**WHAT TO DO:**
Copy out the entries that follow exactly, leaving every picture behind.

[Saved entries]
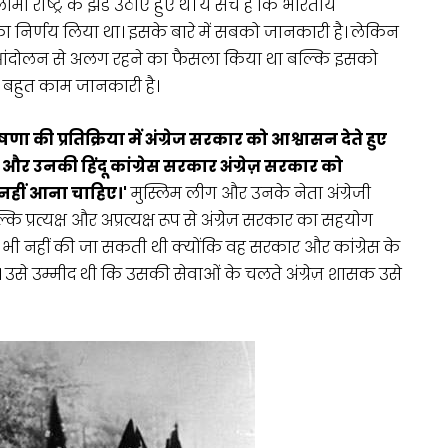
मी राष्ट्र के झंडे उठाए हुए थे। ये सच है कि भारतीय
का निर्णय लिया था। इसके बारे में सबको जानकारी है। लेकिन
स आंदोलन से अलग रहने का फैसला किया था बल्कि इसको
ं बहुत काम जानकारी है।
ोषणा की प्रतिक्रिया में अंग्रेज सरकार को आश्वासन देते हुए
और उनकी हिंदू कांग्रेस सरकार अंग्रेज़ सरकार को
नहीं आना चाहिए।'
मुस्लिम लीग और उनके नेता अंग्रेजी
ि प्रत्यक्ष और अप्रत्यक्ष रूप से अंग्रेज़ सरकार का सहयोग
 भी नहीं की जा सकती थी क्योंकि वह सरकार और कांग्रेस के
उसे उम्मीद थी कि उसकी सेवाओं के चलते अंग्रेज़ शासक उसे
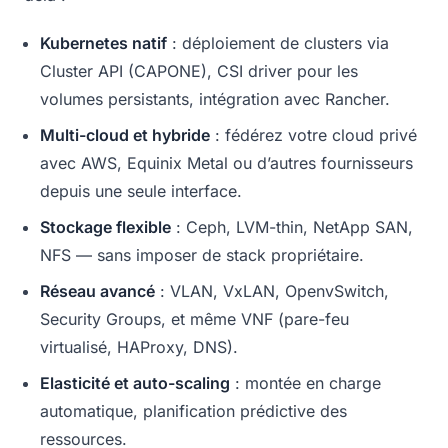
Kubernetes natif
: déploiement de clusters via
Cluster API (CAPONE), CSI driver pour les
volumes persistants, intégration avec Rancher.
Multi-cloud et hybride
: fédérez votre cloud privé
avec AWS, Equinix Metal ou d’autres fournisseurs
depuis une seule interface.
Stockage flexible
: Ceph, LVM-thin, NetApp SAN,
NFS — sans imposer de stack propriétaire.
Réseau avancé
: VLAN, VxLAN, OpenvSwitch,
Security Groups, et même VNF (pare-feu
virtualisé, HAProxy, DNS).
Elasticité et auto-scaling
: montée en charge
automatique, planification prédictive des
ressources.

**RESPONSE AREA:**
मी राष्ट्र के झंडे उठाए हुए थे। ये सच है कि भारतीय
का निर्णय लिया था। इसके बारे में सबको जानकारी है। लेकिन
स आंदोलन से अलग रहने का फैसला किया था बल्कि इसको
ं बहुत काम जानकारी है।
ोषणा की प्रतिक्रिया में अंग्रेज सरकार को आश्वासन देते हुए
और उनकी हिंदू कांग्रेस सरकार अंग्रेज़ सरकार को
नहीं आना चाहिए।'
मुस्लिम लीग और उनके नेता अंग्रेजी
ि प्रत्यक्ष और अप्रत्यक्ष रूप से अंग्रेज़ सरकार का सहयोग
 भी नहीं की जा सकती थी क्योंकि वह सरकार और कांग्रेस के
उसे उम्मीद थी कि उसकी सेवाओं के चलते अंग्रेज़ शासक उसे
Kubernetes natif
: déploiement de clusters via
Cluster API (CAPONE), CSI driver pour les
volumes persistants, intégration avec Rancher.
Multi-cloud et hybride
: fédérez votre cloud privé
avec AWS, Equinix Metal ou d’autres fournisseurs
depuis une seule interface.
Stockage flexible
: Ceph, LVM-thin, NetApp SAN,
NFS — sans imposer de stack propriétaire.
Réseau avancé
: VLAN, VxLAN, OpenvSwitch,
Security Groups, et même VNF (pare-feu
virtualisé, HAProxy, DNS).
Elasticité et auto-scaling
: montée en charge
automatique, planification prédictive des
ressources.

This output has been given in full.